**Assignment**
Check every line of the entries below for the word "consentement", and copy the ones that have it.

**Stored data entries**

╭──

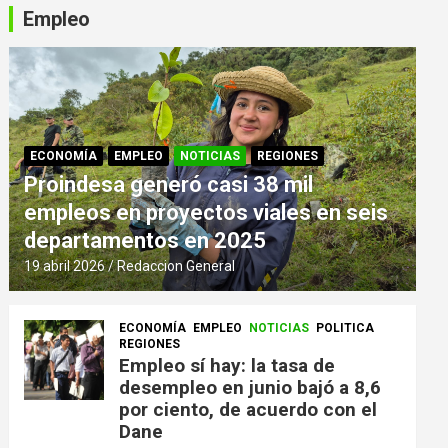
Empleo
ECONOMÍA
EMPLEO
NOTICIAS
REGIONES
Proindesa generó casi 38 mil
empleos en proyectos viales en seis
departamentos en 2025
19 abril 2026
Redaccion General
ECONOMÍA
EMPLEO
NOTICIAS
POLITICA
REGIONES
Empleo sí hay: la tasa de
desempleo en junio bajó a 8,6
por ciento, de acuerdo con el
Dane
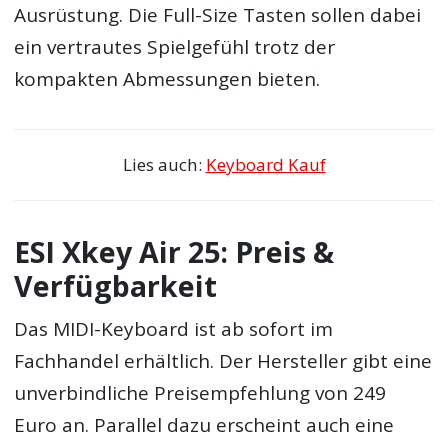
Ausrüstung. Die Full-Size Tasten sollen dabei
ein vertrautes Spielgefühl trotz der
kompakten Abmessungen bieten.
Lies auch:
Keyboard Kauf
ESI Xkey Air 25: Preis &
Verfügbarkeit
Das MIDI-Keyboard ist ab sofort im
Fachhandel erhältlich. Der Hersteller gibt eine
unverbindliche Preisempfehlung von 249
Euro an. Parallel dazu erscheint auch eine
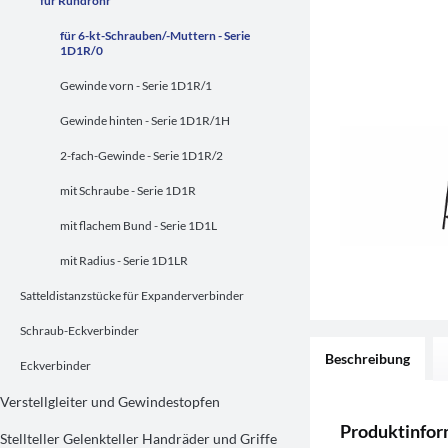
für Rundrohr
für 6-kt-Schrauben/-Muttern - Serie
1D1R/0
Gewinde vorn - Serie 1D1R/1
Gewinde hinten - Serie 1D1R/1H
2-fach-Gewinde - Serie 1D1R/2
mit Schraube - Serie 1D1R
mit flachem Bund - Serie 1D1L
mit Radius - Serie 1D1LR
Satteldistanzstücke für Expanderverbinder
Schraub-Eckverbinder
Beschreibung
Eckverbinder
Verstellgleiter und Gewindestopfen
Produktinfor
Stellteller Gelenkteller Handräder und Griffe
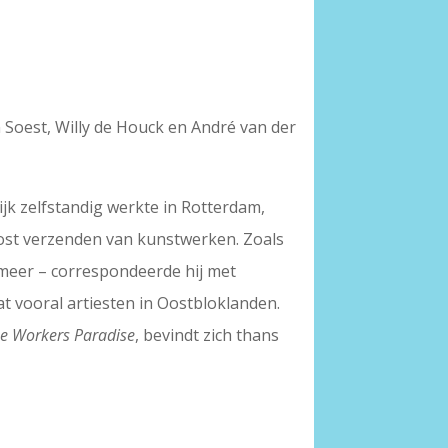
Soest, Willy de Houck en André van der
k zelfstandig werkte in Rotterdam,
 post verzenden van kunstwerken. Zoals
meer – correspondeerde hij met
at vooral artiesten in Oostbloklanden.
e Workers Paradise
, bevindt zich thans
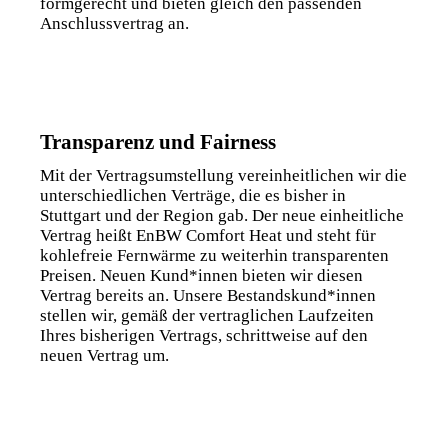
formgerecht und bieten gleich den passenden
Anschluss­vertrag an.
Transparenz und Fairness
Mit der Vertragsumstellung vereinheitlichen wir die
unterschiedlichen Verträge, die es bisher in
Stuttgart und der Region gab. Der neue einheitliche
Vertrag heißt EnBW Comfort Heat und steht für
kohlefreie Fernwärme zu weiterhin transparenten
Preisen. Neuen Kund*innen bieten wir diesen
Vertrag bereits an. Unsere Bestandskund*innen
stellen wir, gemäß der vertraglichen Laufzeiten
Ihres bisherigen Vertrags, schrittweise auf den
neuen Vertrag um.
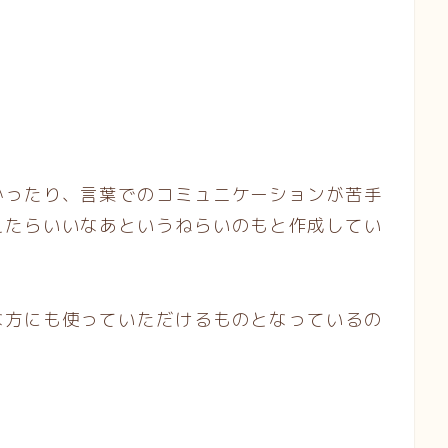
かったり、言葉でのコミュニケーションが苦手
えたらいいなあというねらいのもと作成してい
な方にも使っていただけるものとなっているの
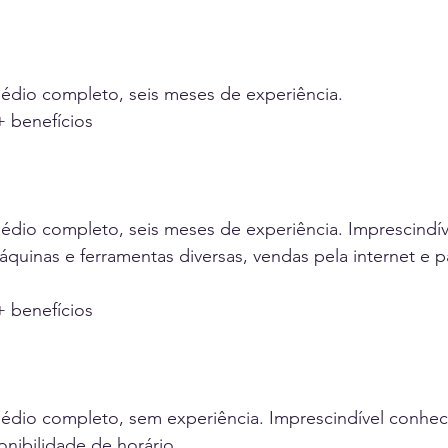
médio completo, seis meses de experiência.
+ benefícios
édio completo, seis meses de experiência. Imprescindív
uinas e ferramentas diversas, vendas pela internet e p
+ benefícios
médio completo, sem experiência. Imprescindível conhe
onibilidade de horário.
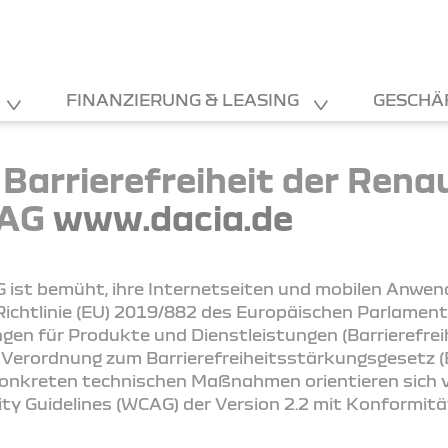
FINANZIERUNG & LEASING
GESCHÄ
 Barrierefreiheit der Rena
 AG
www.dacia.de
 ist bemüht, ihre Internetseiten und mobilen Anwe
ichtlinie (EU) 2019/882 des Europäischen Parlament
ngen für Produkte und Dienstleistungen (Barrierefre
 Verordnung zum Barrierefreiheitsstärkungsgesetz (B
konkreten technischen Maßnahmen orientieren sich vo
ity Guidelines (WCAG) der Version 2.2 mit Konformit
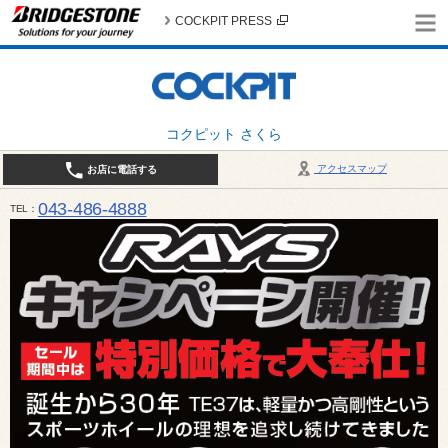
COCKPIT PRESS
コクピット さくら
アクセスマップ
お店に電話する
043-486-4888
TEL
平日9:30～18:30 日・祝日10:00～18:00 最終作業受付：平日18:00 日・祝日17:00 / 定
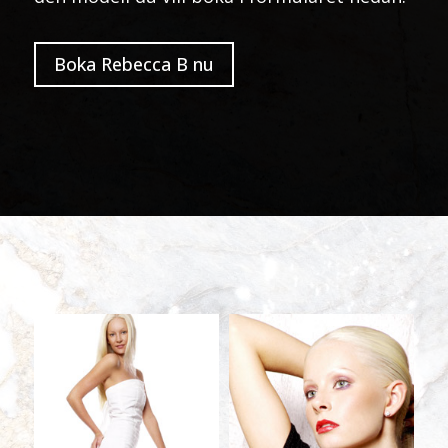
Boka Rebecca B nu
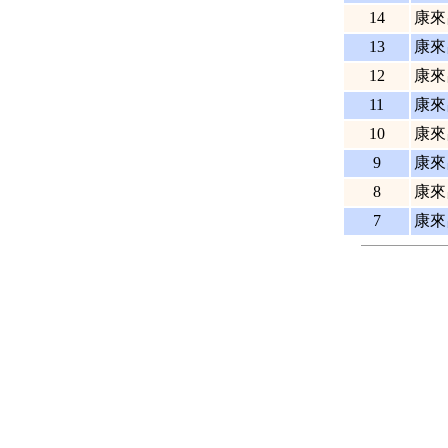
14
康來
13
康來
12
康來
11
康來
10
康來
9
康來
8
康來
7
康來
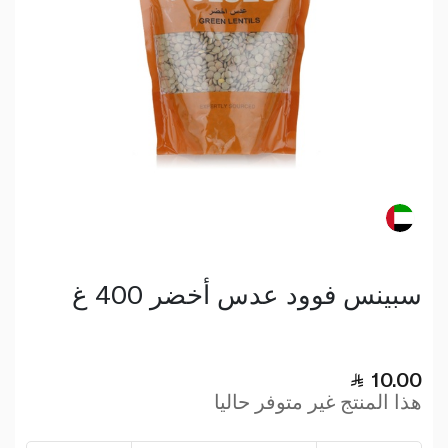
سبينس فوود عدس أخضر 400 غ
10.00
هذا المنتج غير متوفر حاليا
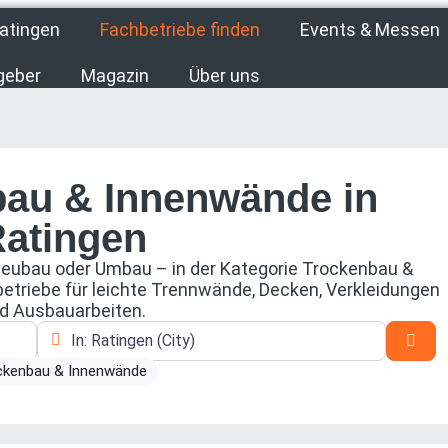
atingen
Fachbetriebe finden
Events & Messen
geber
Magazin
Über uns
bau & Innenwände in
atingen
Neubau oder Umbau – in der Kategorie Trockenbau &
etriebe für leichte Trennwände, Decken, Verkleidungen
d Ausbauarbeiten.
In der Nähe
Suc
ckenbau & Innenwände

╰──
╭──

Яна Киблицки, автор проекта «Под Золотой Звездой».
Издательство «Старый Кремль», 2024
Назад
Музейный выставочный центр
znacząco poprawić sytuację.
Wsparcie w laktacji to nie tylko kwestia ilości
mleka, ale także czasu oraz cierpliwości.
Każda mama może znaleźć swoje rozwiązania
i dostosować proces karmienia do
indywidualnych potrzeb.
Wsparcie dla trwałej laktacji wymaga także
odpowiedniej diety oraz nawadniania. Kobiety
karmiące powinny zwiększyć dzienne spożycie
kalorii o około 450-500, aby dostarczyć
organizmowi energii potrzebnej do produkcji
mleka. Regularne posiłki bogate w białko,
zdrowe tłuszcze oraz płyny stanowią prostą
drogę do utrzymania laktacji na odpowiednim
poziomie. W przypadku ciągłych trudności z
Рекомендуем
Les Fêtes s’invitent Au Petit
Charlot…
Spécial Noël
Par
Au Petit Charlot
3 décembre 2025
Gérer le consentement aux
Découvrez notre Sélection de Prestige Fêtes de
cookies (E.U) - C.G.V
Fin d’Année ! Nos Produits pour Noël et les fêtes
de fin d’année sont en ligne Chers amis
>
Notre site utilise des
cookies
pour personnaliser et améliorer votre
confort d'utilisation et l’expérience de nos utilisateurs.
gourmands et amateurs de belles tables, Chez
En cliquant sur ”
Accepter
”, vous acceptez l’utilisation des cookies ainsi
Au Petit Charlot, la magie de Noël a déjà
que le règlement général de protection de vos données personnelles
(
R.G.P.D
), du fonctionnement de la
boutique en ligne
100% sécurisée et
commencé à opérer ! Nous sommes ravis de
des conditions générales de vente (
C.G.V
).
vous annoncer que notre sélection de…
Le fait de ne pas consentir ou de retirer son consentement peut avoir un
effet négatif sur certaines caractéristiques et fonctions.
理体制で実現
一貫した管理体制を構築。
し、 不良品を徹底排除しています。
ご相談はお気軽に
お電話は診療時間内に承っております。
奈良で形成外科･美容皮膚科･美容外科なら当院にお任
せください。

╰──

**Result for this exercise**
Gérer le consentement aux
Le fait de ne pas consentir ou de retirer son consentement peut avoir un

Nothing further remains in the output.